== ABOUT THIS EXERCISE ==
Only the lines from the one with "mir die LH das" to the end of the listing below should be set down, exactly as written and without any pictures.

== TASK DATA ==
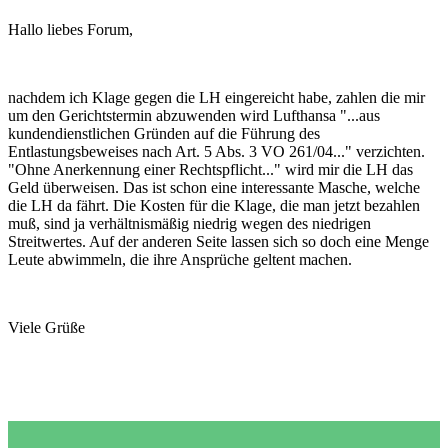
Hallo liebes Forum,
nachdem ich Klage gegen die LH eingereicht habe, zahlen die mir
um den Gerichtstermin abzuwenden wird Lufthansa "...aus
kundendienstlichen Gründen auf die Führung des
Entlastungsbeweises nach Art. 5 Abs. 3 VO 261/04..." verzichten.
"Ohne Anerkennung einer Rechtspflicht..." wird mir die LH das
Geld überweisen. Das ist schon eine interessante Masche, welche
die LH da fährt. Die Kosten für die Klage, die man jetzt bezahlen
muß, sind ja verhältnismäßig niedrig wegen des niedrigen
Streitwertes. Auf der anderen Seite lassen sich so doch eine Menge
Leute abwimmeln, die ihre Ansprüche geltent machen.
Viele Grüße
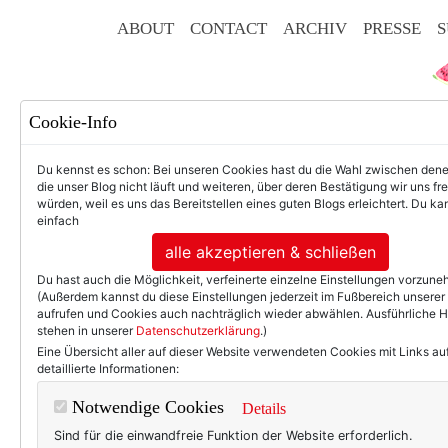
ABOUT
CONTACT
ARCHIV
PRESSE
S
Cookie-Info
Du kennst es schon: Bei unseren Cookies hast du die Wahl zwischen den
die unser Blog nicht läuft und weiteren, über deren Bestätigung wir uns fr
würden, weil es uns das Bereitstellen eines guten Blogs erleichtert. Du kan
einfach
F
alle akzeptieren & schließen
Du hast auch die Möglichkeit, verfeinerte einzelne Einstellungen vorzun
(Außerdem kannst du diese Einstellungen jederzeit im Fußbereich unserer
aufrufen und Cookies auch nachträglich wieder abwählen. Ausführliche 
stehen in unserer
Datenschutzerklärung
.)
50+ LIFESTYLE
BEAU
Eine Übersicht aller auf dieser Website verwendeten Cookies mit Links au
detaillierte Informationen:
Eint
Notwendige Cookies
Details
Sind für die einwandfreie Funktion der Website erforderlich.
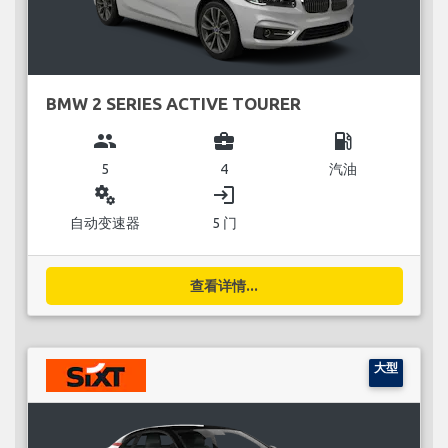
BMW 2 SERIES ACTIVE TOURER
group
business_center
local_gas_station
5
4
汽油
miscellaneous_services
login
自动变速器
5 门
查看详情...
大型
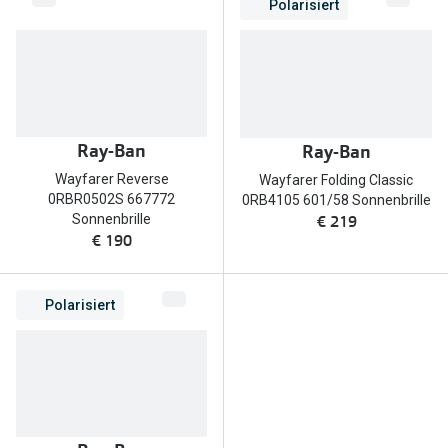
Polarisiert
Ray-Ban
Ray-Ban
Wayfarer Reverse
Wayfarer Folding Classic
0RBR0502S 667772
0RB4105 601/58 Sonnenbrille
€ 219
Sonnenbrille
€ 190
Polarisiert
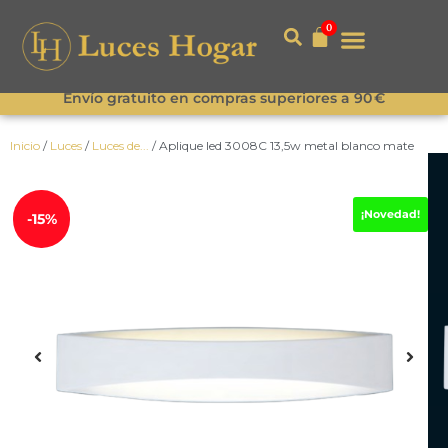
0
Envío gratuito en compras superiores a 90 €
Inicio
/
Luces
/
Luces de...
/ Aplique led 3008C 13,5w metal blanco mate
¡Novedad!
-15%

== RESPONSE TO THIS TASK ==
"Ohne Anerkennung einer Rechtspflicht..." wird mir die LH das
Geld überweisen. Das ist schon eine interessante Masche, welche
die LH da fährt. Die Kosten für die Klage, die man jetzt bezahlen
muß, sind ja verhältnismäßig niedrig wegen des niedrigen
Streitwertes. Auf der anderen Seite lassen sich so doch eine Menge
Leute abwimmeln, die ihre Ansprüche geltent machen.
Viele Grüße
ABOUT
CONTACT
ARCHIV
PRESSE
S
Cookie-Info
Du kennst es schon: Bei unseren Cookies hast du die Wahl zwischen den
die unser Blog nicht läuft und weiteren, über deren Bestätigung wir uns fr
würden, weil es uns das Bereitstellen eines guten Blogs erleichtert. Du kan
einfach
F
alle akzeptieren & schließen
Du hast auch die Möglichkeit, verfeinerte einzelne Einstellungen vorzun
(Außerdem kannst du diese Einstellungen jederzeit im Fußbereich unserer
aufrufen und Cookies auch nachträglich wieder abwählen. Ausführliche 
stehen in unserer
Datenschutzerklärung
.)
50+ LIFESTYLE
BEAU
Eine Übersicht aller auf dieser Website verwendeten Cookies mit Links au
detaillierte Informationen:
Eint
Notwendige Cookies
Details
Sind für die einwandfreie Funktion der Website erforderlich.
BMW 2 SERIES ACTIVE TOURER
group
business_center
local_gas_station
5
4
汽油
miscellaneous_services
login
自动变速器
5 门
查看详情...
大型
Polarisiert
Ray-Ban
Ray-Ban
Wayfarer Reverse
Wayfarer Folding Classic
0RBR0502S 667772
0RB4105 601/58 Sonnenbrille
€ 219
Sonnenbrille
€ 190
Polarisiert
0
Envío gratuito en compras superiores a 90 €
Inicio
/
Luces
/
Luces de...
/ Aplique led 3008C 13,5w metal blanco mate
¡Novedad!
-15%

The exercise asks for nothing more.